Quant aux formes réalisées par nos modernes céramistes, elles se divisent en deux catégories bien distinctes. Les unes, qui sont simples, belles, propres à l’usage, se rapprochent toutes des formes antiques, si elles ne les reproduisent entièrement. Le cratère, l’amphore, l’aryballe, le pithos, le lécythe, en ont donné le cadre premier. D’autres formes à pans coupés sont celles de la vieille Chine ou du vieux Japon. Sans doute nos céramistes en ont varié quelque peu les trajectoires. Ils ont fait d’ordinaire très large le pied de leurs vases que les anciens faisaient pointus pour les enfoncer dans la terre. Ils ont relevé plus que les Grecs le point où la panse du vase a son principal diamètre, et tandis que le vase antique paraissait laisser tomber ses bras, les leurs semblent hausser leurs épaules. Mais le cadre demeure le même et il est naturel qu’il en soit ainsi, car les formes d’un vase sont déjà déterminées par son usage à ce point qu’elles ne peuvent varier que dans une fort étroite mesure, et, quand une d’elles a été trouvée un jour à la fois utile et belle, fût-ce il y a trois mille ans, il y n’a pas à la retrouver une seconde fois. Il n’en est point d’un vase comme d’une statue dont les mouvemens et les gestes peuvent varier la silhouette à l’infini. Le tour délimite exactement un de ses aspects dans l’espace et lui trace un cycle dans lequel sont contenus ses mouvemens.

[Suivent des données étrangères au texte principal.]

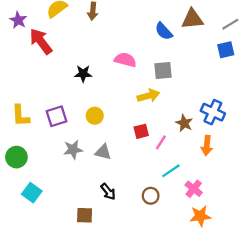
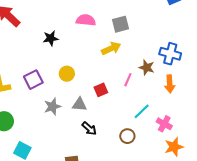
red square: (141, 131) -> (101, 90), moved
pink line: (161, 142) -> (128, 80), moved
black arrow: (108, 192) -> (89, 128), moved

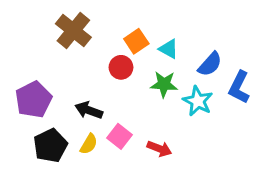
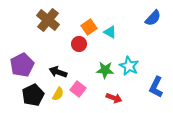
blue semicircle: (210, 64) -> (153, 18), moved
green star: (164, 84) -> (105, 70), moved
blue L-shape: (239, 87) -> (156, 87), moved
red arrow: (159, 149) -> (114, 98), moved

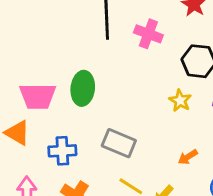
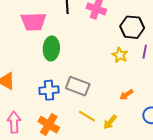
pink trapezoid: (38, 96) -> (33, 22), moved
blue cross: (62, 151) -> (49, 90), moved

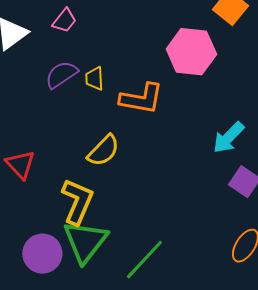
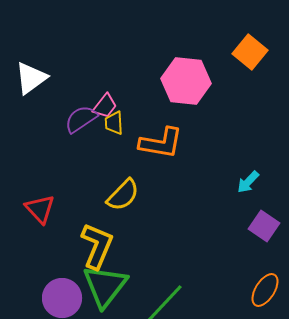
pink trapezoid: (64, 21) -> (105, 106), moved
pink hexagon: (191, 52) -> (186, 81), moved
cyan arrow: (228, 138) -> (248, 182), size x0.7

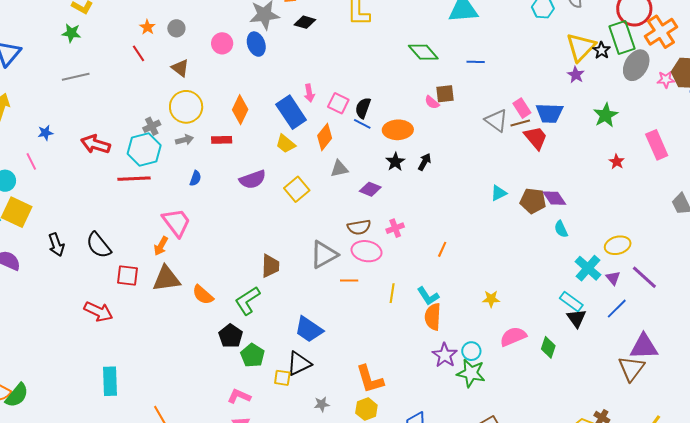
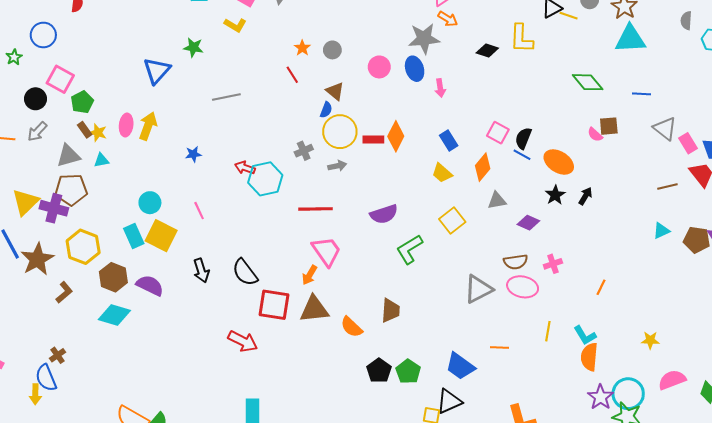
black diamond: (305, 22) -> (487, 51), moved
green star: (71, 33) -> (193, 47), moved
pink arrow: (309, 93) -> (440, 88), moved
blue rectangle: (291, 112) -> (449, 140), size x0.6
gray triangle: (496, 120) -> (665, 129), moved
brown line: (520, 123) -> (667, 187), moved
orange ellipse: (398, 130) -> (559, 162), turned 32
red rectangle: (222, 140) -> (373, 139), moved
red arrow: (95, 144) -> (245, 168), size x0.7
cyan hexagon: (144, 150) -> (265, 179), moved
pink line: (31, 161) -> (199, 211), moved
blue semicircle: (195, 178) -> (326, 110), moved
red line: (134, 179) -> (316, 209), moved
purple semicircle: (253, 179) -> (384, 214), moved
brown trapezoid: (270, 266) -> (390, 310), moved
red square: (127, 275) -> (274, 305), size x1.4
orange line: (349, 280) -> (499, 348), moved
green L-shape: (247, 301) -> (409, 249), moved
cyan circle: (471, 351) -> (628, 394), size x1.6
green pentagon: (253, 355) -> (408, 372), moved

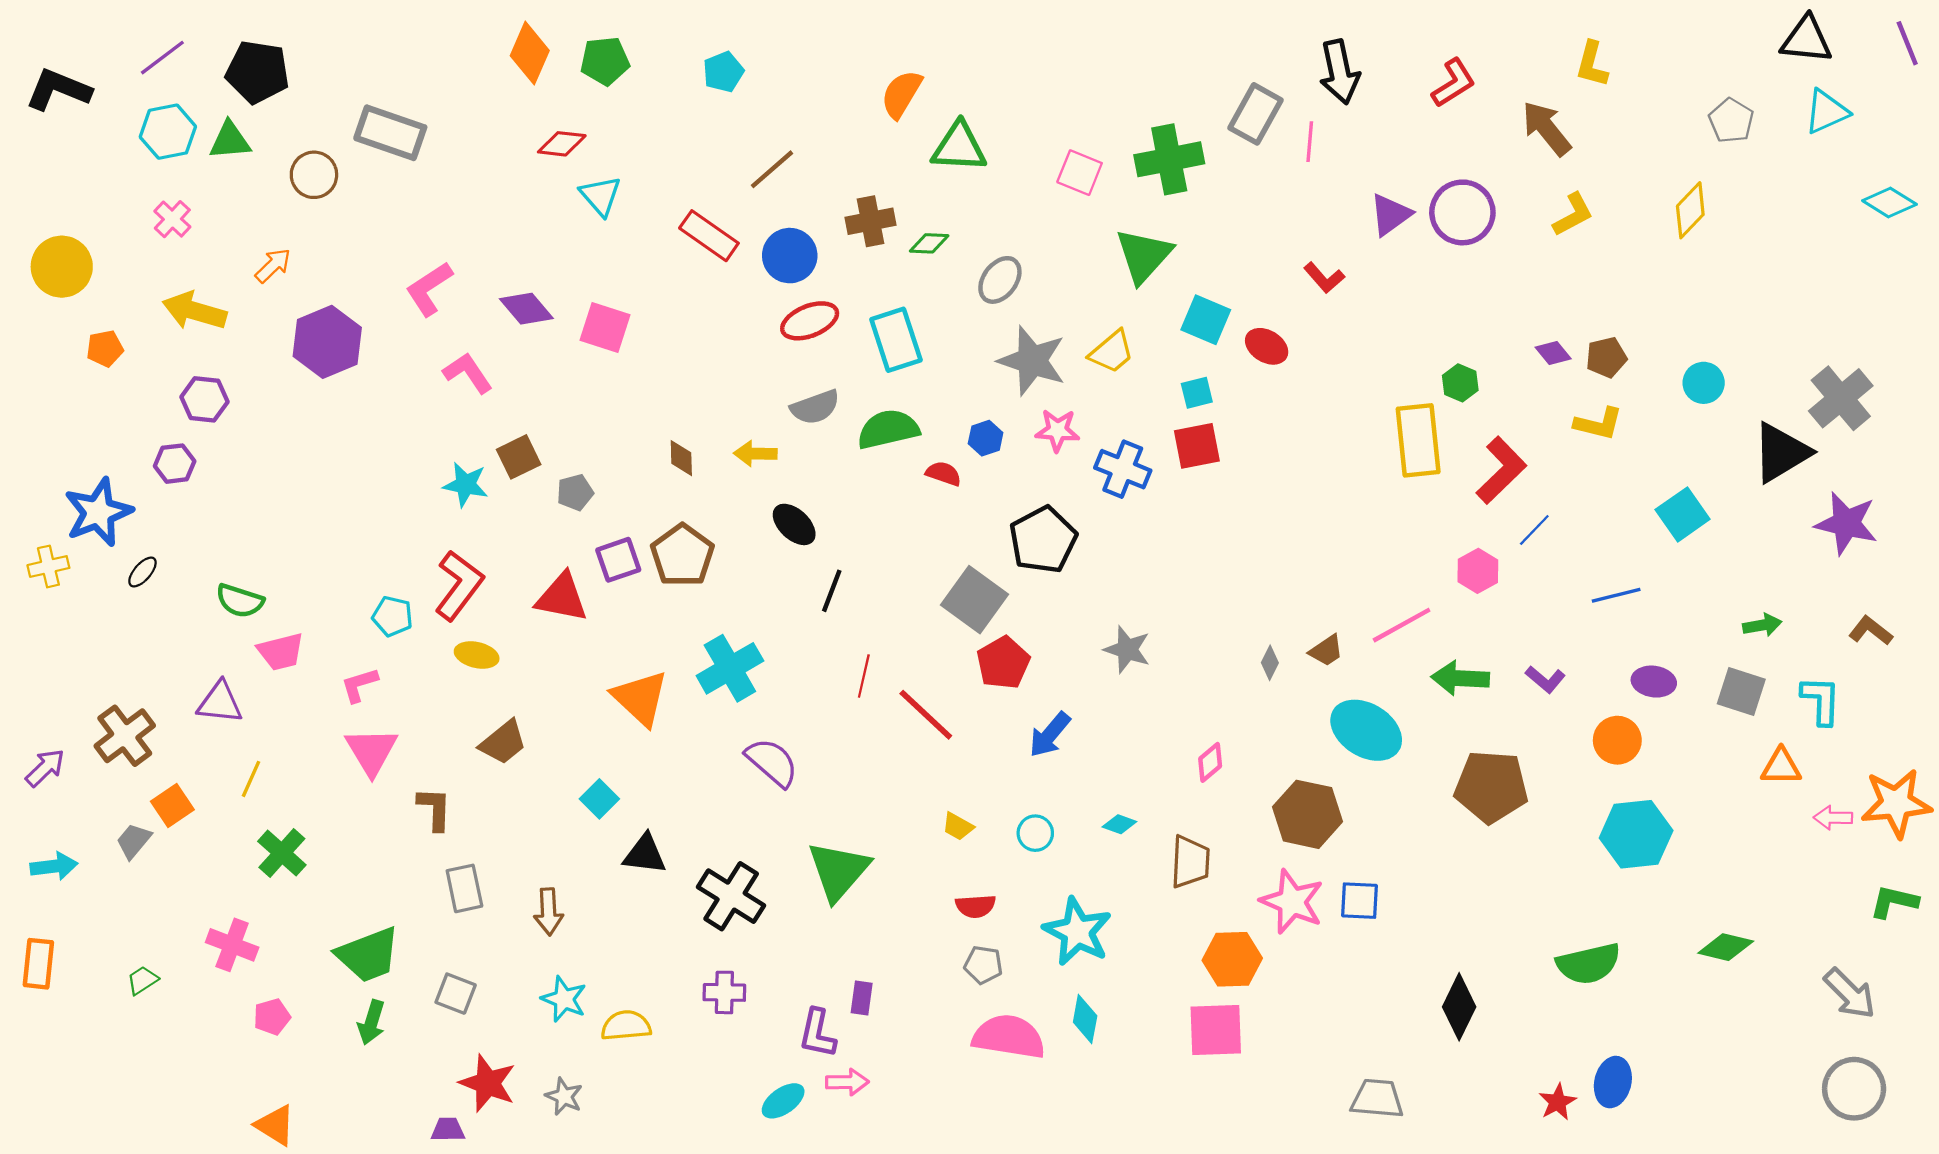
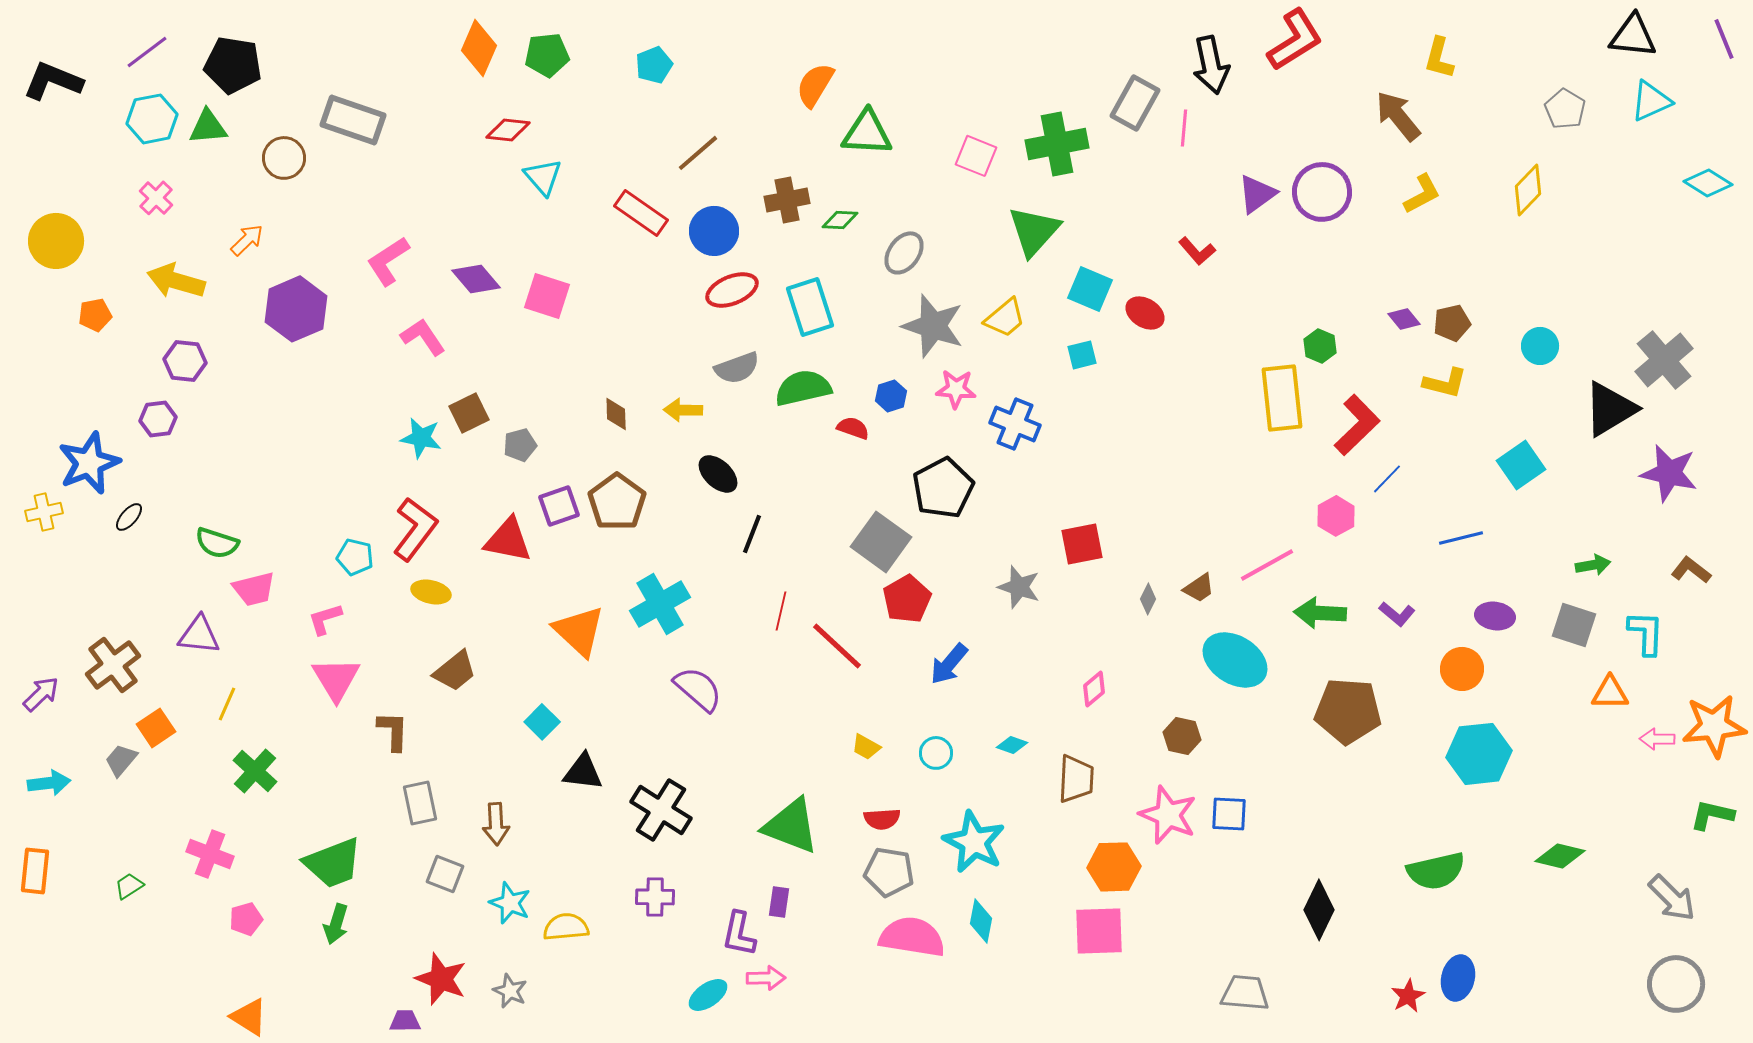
red L-shape: (1454, 83) -> (1295, 40), moved, size x1.4
red square: (1197, 446) -> (1082, 544), moved
brown hexagon: (1308, 814) -> (1182, 736), size x0.6
green triangle: (838, 871) -> (791, 826), moved, turned -50
gray pentagon: (983, 965) -> (889, 872), size x1.4
gray square: (456, 994) -> (445, 874), moved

La seconde catégorie se compose d’œuvres dont le nom peut être vase, buire, aiguière ou tout autre semblable, mais dont la forme ne se prête à aucun des usages que font espérer ces vocables. C’est de la sculpture en grès ou en porcelaine : ce sont des statues et parfois des caricatures, véritables personnalités qui se suffisent à elles-mêmes et qui, belles, médiocres ou détestables, n’ont rien d’un objet « d’art appliqué. »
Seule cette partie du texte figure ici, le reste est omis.